42 Зло от Кириллова остается серьезным (рожу с высунутым языком так и не осмелился на предсмертном документе нарисовать) — слишком серьезным для того, чтобы быть фундаментальным. Корневому, фронтально гнетущему злу нужны не только идейные самоубийцы. Не только толпа, распинающая беззащитного. Востребованы и ассистенты Воланда, чтобы публичной потехи ради оторвать голову конферансье, а потом возвратить ее на место. Обязателен в конце концов спектакль, который злодей разыгрывает исключительно перед самим собой. Таков Ставрогин, пока он не принес свои «листки» на прочтение проживавшему на содержании в монастыре архиерею Тихону (немного странному, немного больному, пятидесяти пяти примерно лет — лишь немногим меньше и автору «Бесов» в период работы над романом, да и типаж схож). Впрочем, именно из написанного Николаем Всеволодовичем мы узнаем [см.: там же: 642–656], что «ни средой, ни болезнями безответственности» он не может и не хочет оправдывать свои злодеяния — «во всякое время и сию минуту» он мог прекратить их, но не прекращал.
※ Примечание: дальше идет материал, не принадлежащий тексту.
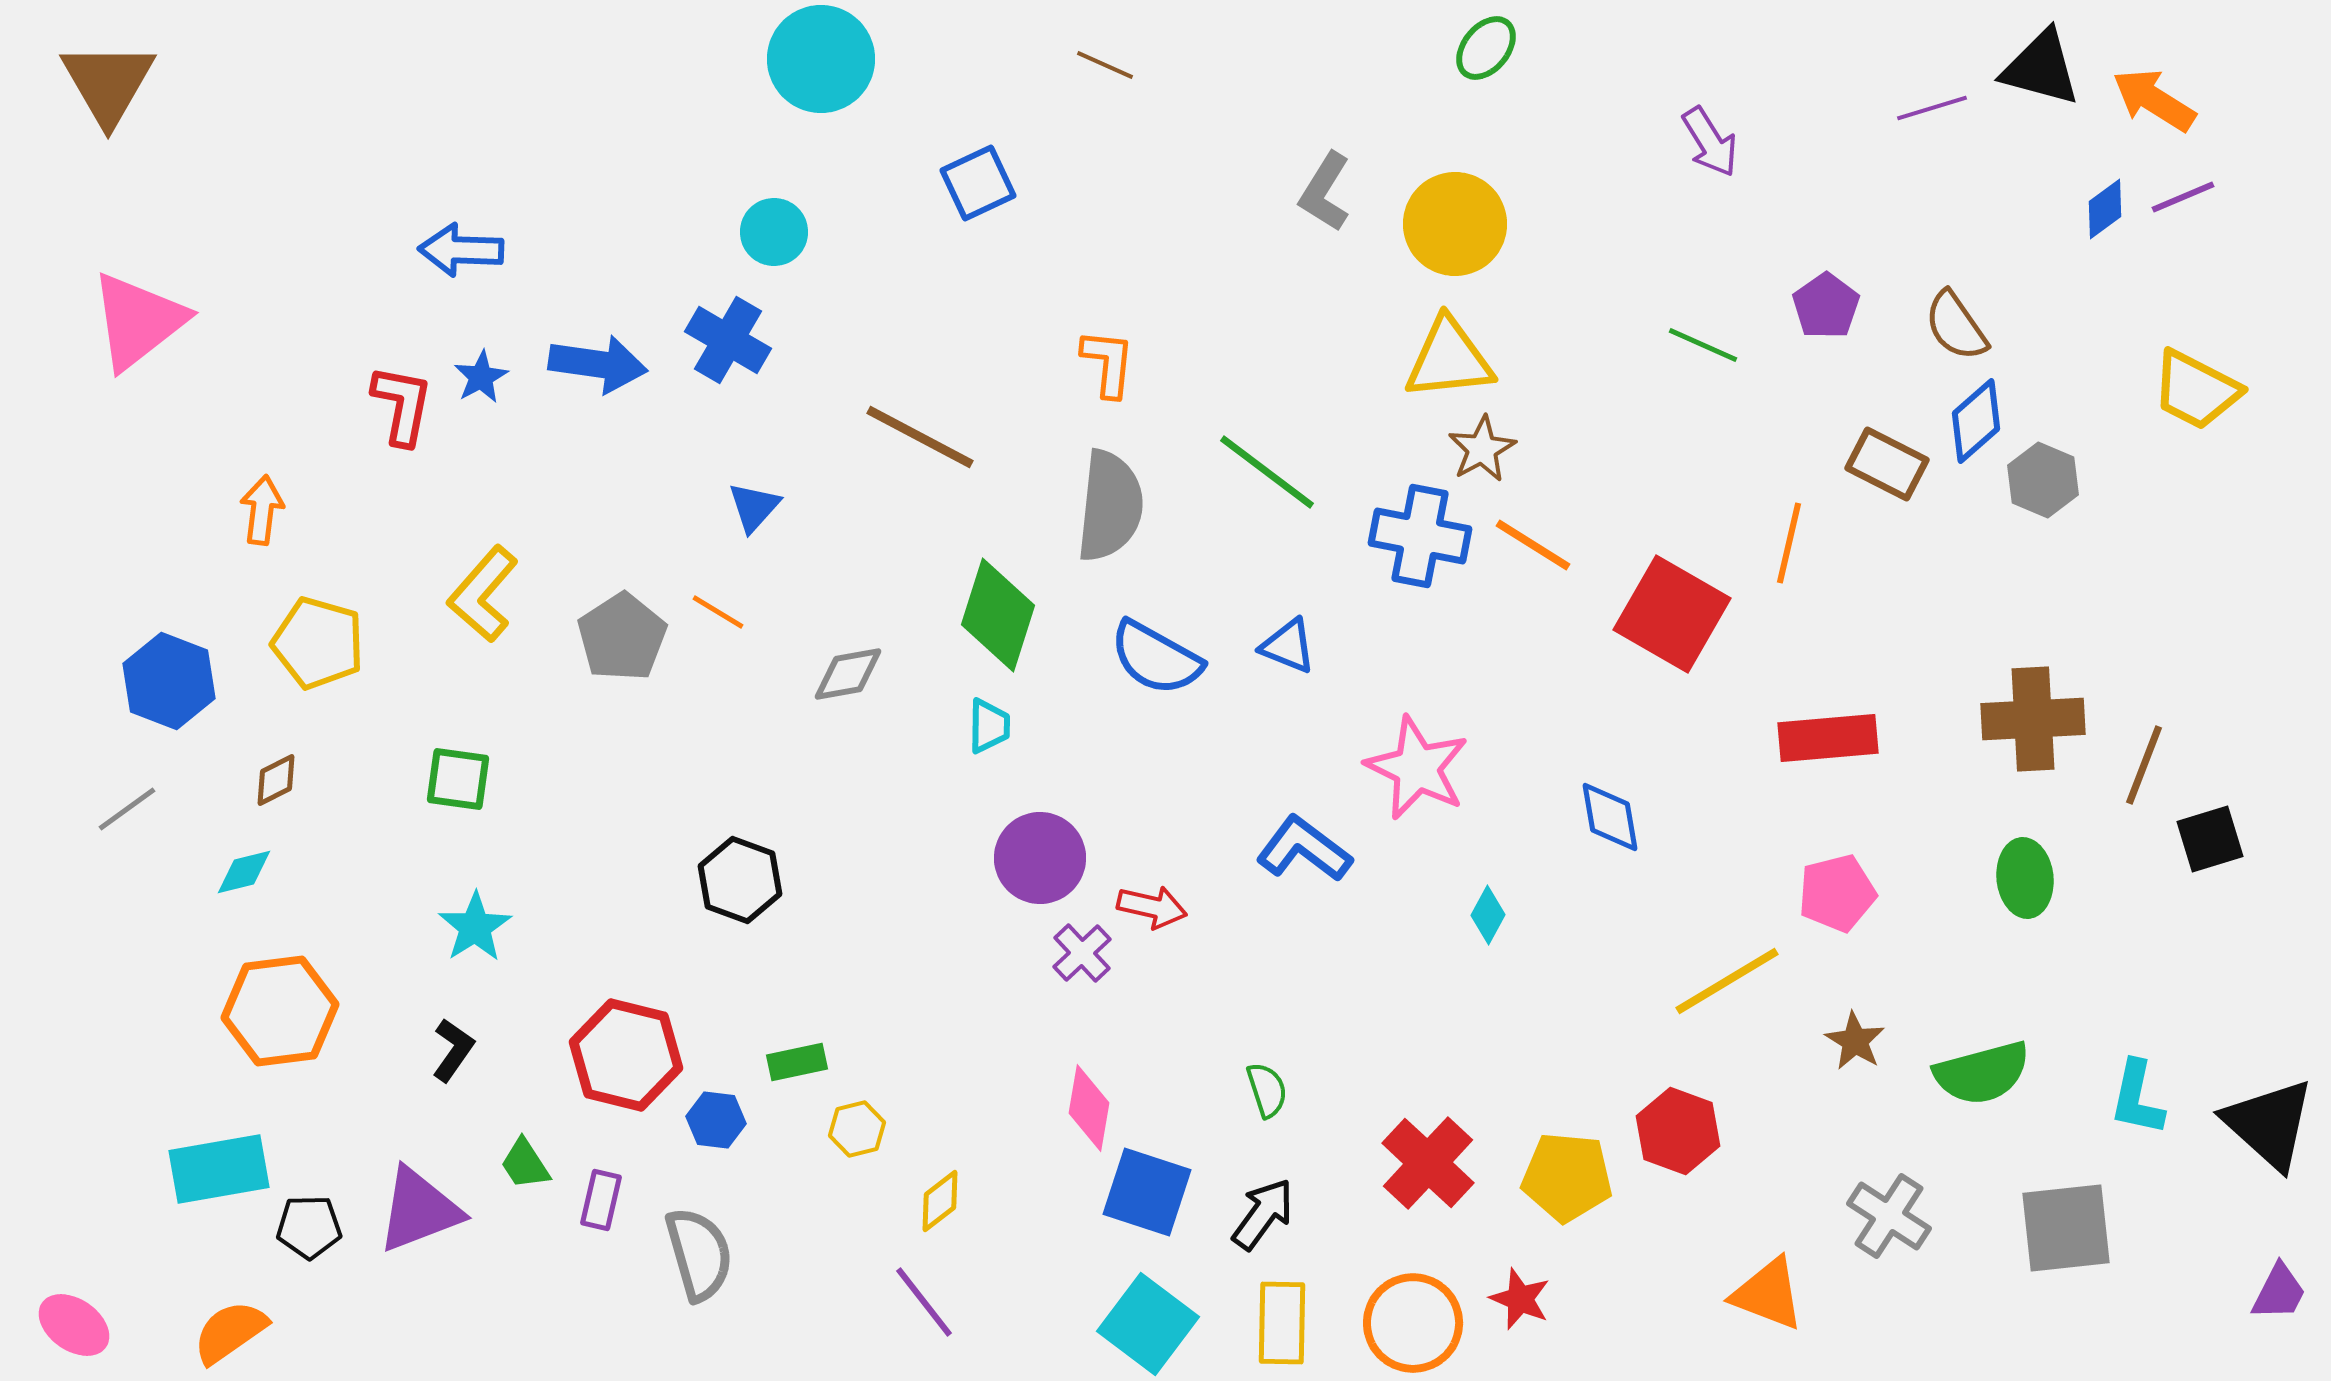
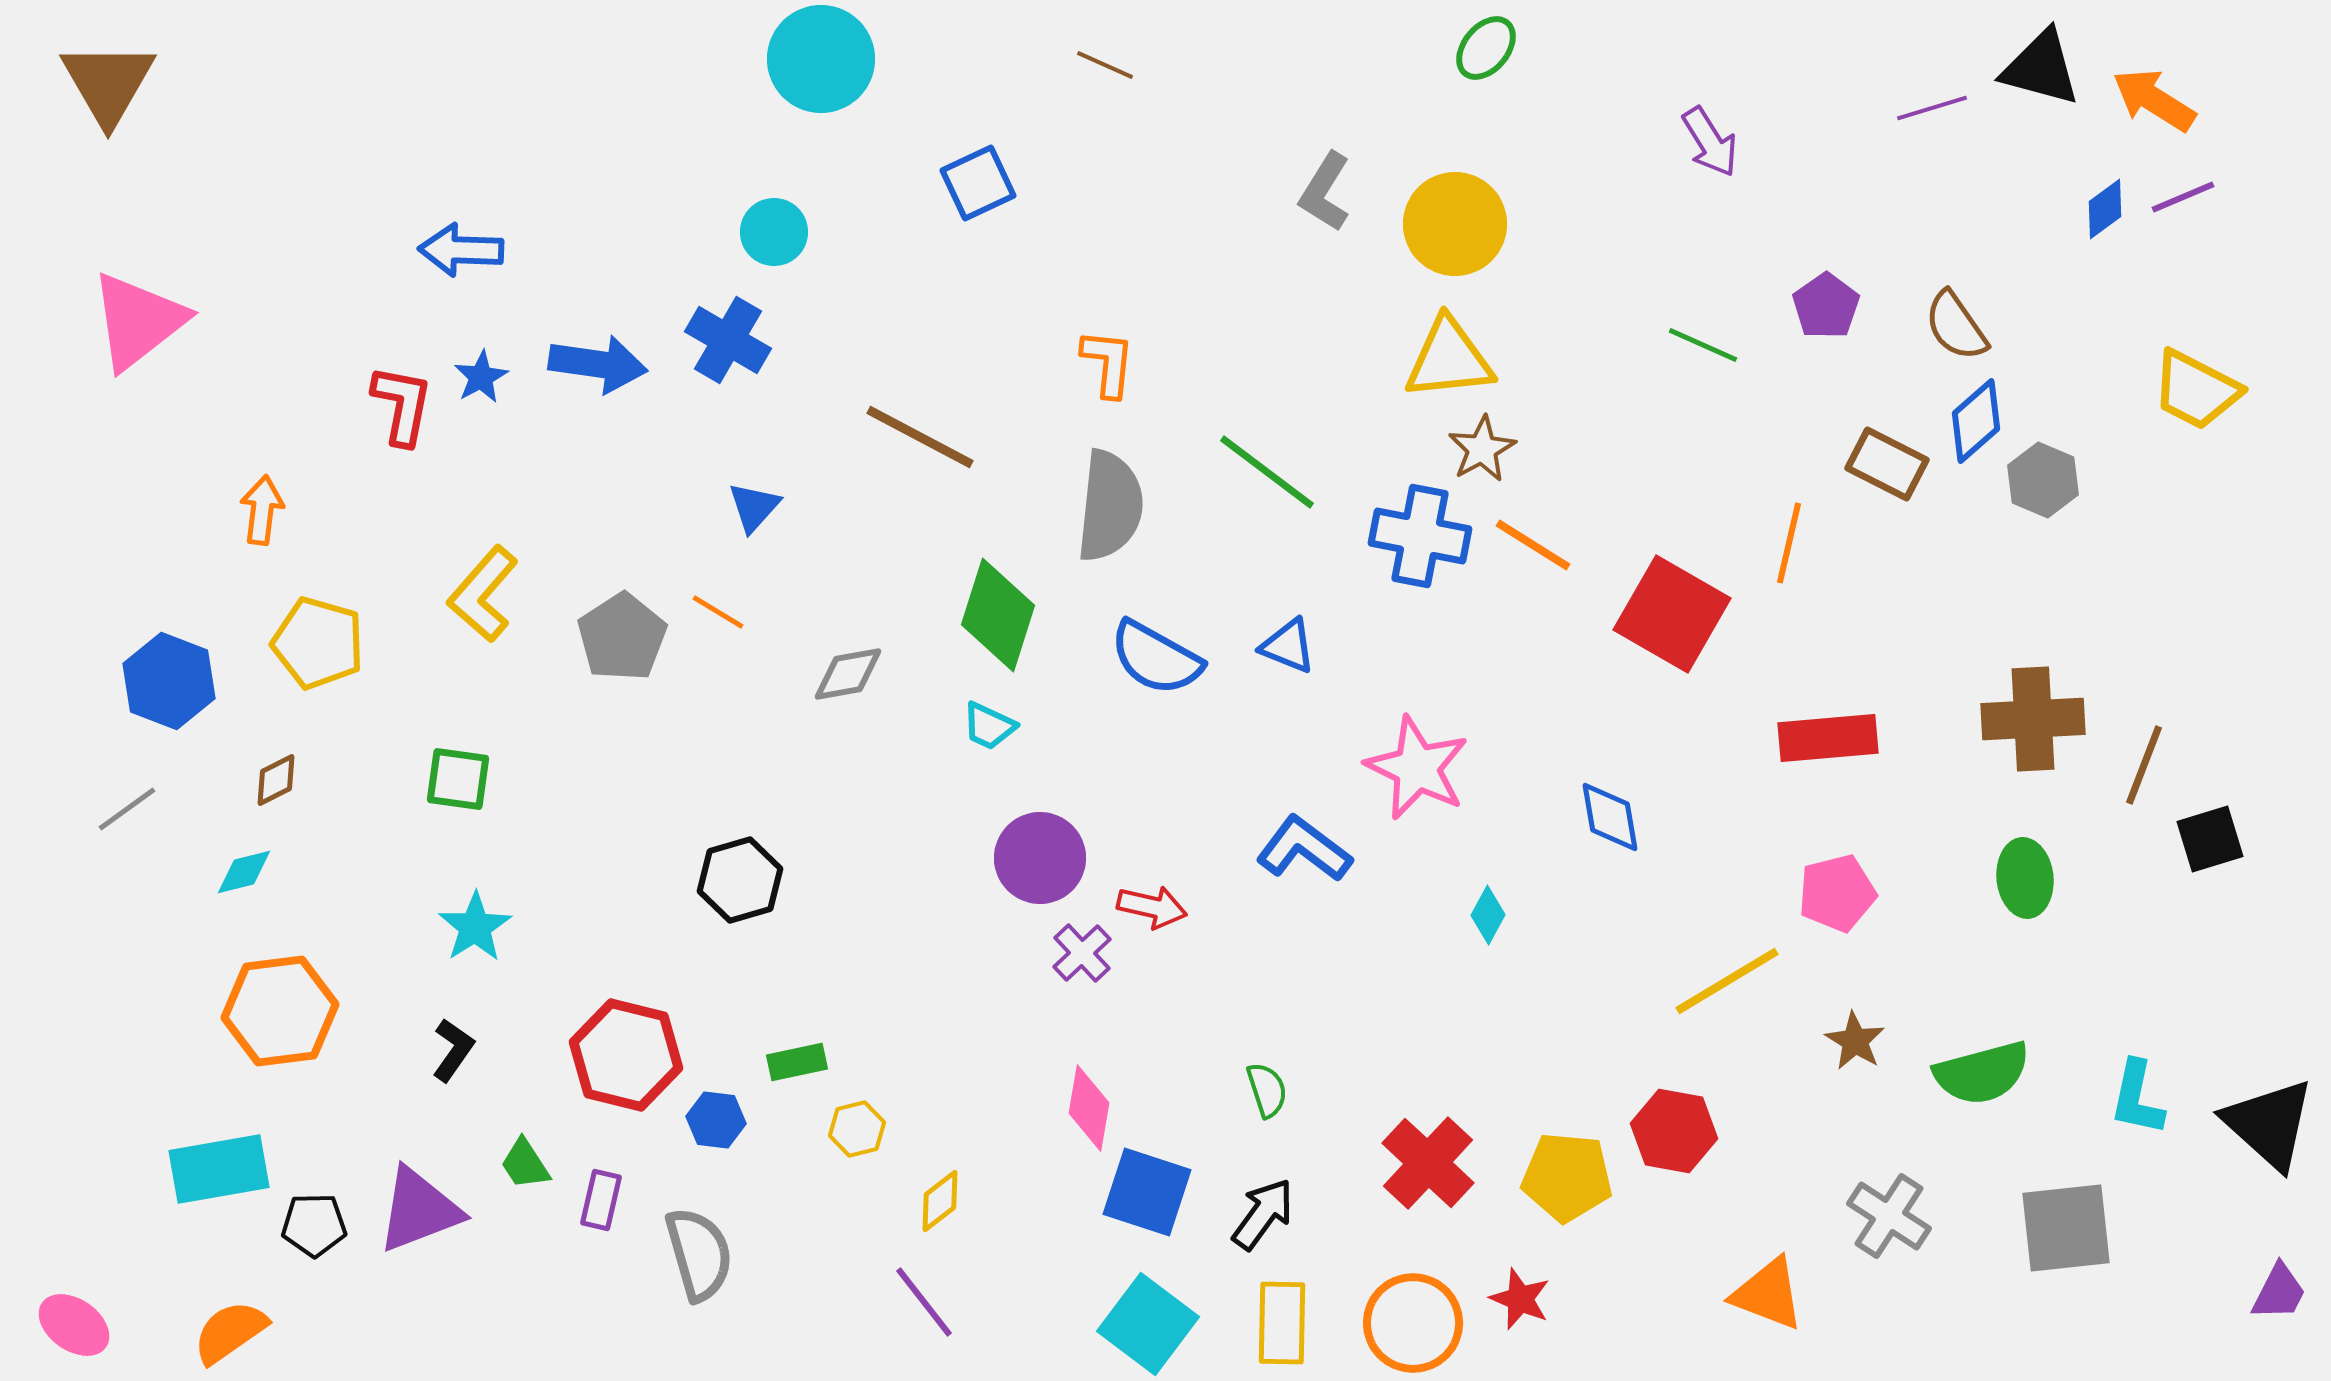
cyan trapezoid at (989, 726): rotated 114 degrees clockwise
black hexagon at (740, 880): rotated 24 degrees clockwise
red hexagon at (1678, 1131): moved 4 px left; rotated 10 degrees counterclockwise
black pentagon at (309, 1227): moved 5 px right, 2 px up
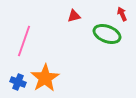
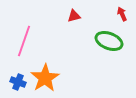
green ellipse: moved 2 px right, 7 px down
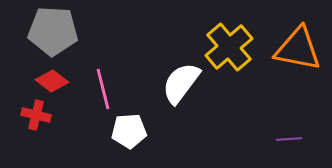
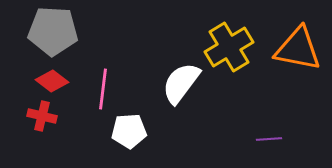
yellow cross: rotated 9 degrees clockwise
pink line: rotated 21 degrees clockwise
red cross: moved 6 px right, 1 px down
purple line: moved 20 px left
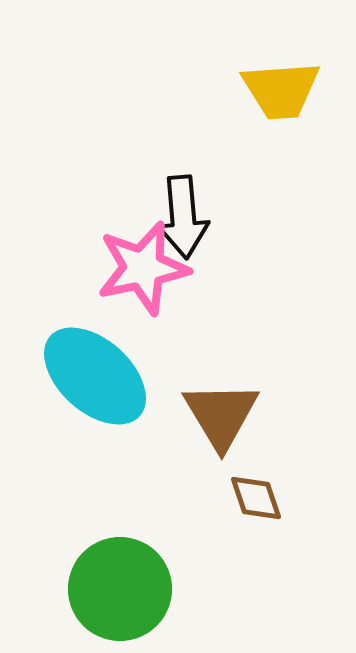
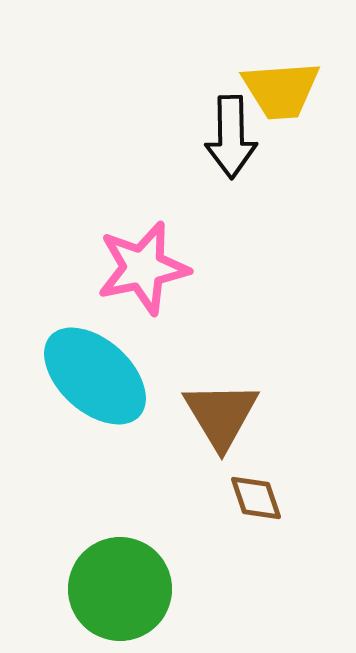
black arrow: moved 48 px right, 80 px up; rotated 4 degrees clockwise
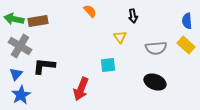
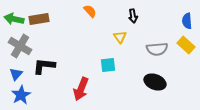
brown rectangle: moved 1 px right, 2 px up
gray semicircle: moved 1 px right, 1 px down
Совершив одно тяжкое преступление (куда уж, кажется, гнуснее — педофилия и доведение до самоубийства малолетней), он «в это же время, но вовсе не почему-нибудь... (курсив мой. — А.Ф.)» озабочен идеей «искалечить как-нибудь жизнь, но только как можно противнее» и затевает издевательскую женитьбу на хромоножке. Наконец, от случая к случаю его посещает мысль «убить себя от болезни равнодушия, впрочем, не знаю от чего (курсив мой. — А.Ф.)». Тут не кирилловский фанатизм, тут безразличие, бессмысленно уравнивающее жизнь со смертью. Суть ставрогинского зла действительно составляет «великая праздная сила, ушедшая нарочито в мерзость» [там же: 657]. «Праздность», не объяснимая по существу ни одной причиной и никаким каузальным комплексом, в сочетании с «нарочитостью», неоспоримо причинным действием, и дают в итоге «мерзость», то есть. зло.
43

Семантические ремарки к «беспричинно причиняемому»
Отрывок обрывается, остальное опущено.